Ghani -- who was in the United Arab Emirates, which said it was hosting him and his family "on humanitarian grounds" -- said he wanted those negotiations to be a "success".
- Protests and gunfire -
On Tuesday, Taliban spokesman Zabihullah Mujahid declared a blanket amnesty in the movement's first press conference and said: "We will not seek revenge."
He said the new regime would be "positively different" from their 1996-2001 stint, which was infamous for deaths by stoning, girls being banned from school and women from working in contact with men.
He also said they were "committed to letting women work in accordance with the principles of Islam", without offering specifics.
But while the Taliban leadership tried to project a new image, video footage shot by Pajhwok Afghan News, a local news agency, showed protesters in the eastern city of Jalalabad who were carrying the Afghan flag fleeing with the sound of gunshots in the background.
Local media said the residents were protesting the removal of the flags in favour of those of the hardline movement.
"While I was filming, a Taliban (militant) started hitting me with a gun from behind," said Babrak Amirzada, a journalist for the agency said.
And residents in Bamiyan city reported that a statue of Hazara leader Abdul Ali Mazari, killed by the group in the 1990s, had been decapitated.
Hazaras have long been persecuted for their largely Shiite faith and were massacred in the thousands during the Taliban's ruthless conquest of the country in the 1990s.
"We are not sure who has blown up the statue, but there are different groups of Taliban present here, including some... who are known for their brutality," a resident told AFP, asking not to be named.
The Taliban astonished the world in 2001 when it destroyed two monumental and ancient Buddha statues in Bamiyan, after deeming them un-Islamic.
- Desperation -
Afghans and foreigners continued to flee the country Wednesday, with the United States and other nations stepping up evacuation airlifts from Kabul.
Desperate scenes from the airport at the start of the week have created searing images of Afghans terrified of the Taliban, and a diminished United States unable to protect them.

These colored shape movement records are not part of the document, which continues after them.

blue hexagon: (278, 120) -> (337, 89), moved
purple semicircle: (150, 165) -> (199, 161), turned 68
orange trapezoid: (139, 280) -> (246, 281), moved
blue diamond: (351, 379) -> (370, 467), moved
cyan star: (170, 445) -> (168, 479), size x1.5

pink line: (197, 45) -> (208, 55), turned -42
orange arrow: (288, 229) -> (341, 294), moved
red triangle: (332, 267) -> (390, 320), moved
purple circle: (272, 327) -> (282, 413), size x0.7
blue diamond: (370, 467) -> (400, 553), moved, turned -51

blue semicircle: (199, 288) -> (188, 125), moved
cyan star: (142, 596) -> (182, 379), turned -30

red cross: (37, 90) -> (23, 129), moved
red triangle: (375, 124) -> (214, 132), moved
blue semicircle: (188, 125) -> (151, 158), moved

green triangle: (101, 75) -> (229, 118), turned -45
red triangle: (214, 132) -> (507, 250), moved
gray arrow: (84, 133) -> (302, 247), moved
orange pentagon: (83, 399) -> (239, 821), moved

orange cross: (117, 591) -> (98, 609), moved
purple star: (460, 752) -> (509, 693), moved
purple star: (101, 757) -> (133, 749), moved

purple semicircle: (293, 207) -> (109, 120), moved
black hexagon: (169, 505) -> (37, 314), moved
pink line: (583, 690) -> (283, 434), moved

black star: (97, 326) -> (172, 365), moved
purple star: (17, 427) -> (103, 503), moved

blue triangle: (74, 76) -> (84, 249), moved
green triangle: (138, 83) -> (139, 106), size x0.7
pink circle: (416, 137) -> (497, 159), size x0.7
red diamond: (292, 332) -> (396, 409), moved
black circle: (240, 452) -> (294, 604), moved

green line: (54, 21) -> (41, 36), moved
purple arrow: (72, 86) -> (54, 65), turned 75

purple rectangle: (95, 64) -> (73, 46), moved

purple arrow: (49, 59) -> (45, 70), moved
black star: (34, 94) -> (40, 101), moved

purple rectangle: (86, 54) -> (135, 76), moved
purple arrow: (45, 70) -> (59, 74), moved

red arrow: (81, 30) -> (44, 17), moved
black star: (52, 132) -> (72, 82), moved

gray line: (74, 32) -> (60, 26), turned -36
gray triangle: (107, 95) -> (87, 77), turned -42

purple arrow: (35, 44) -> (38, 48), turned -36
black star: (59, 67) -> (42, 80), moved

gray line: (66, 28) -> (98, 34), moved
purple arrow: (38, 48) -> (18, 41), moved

Some footage showed hundreds of people running alongside a US Air Force plane as it rolled down the runway, with some clinging to the side of it. One person was later found dead in the wheel well of the plane.
In Washington, Pentagon spokesman John Kirby said while some shots had been fired, it was believed that none of them had "anything to do with hostile intent" and were instead fired by US personnel as crowd control measures.
US, Turkish and Afghan troops are in full control of both the civilian and military sides of the facility, Kirby told reporters.
Crowds built up outside embassies in Kabul on rumours that governments were offering asylum.
In a dramatic culmination to the Taliban's takeover, Mullah Abdul Ghani Baradar, the movement's co-founder and deputy leader, returned to Afghanistan from Qatar late Tuesday.
He chose to touch down in the country's second biggest city Kandahar -- the Taliban's spiritual birthplace and capital during their first time in power.
- Human rights concerns -
The United Nations Human Rights Council said it would hold a special session on Afghanistan next week to address the "serious human rights concerns" under the Taliban.
The European Union, the United States and 18 other countries issued a joint statement on Wednesday saying they were "deeply worried about Afghan women and girls", urging the Taliban to ensure their safety.
Demonstrations have been staged in cities around the world in support of Afghan civilians, and women and girls in particular.
US President Joe Biden's administration has so far given a non-committal response to the Taliban's pledges of tolerance, saying it is looking at actions, not promises.
Russia and China have meanwhile signalled their willingness to work with the Taliban.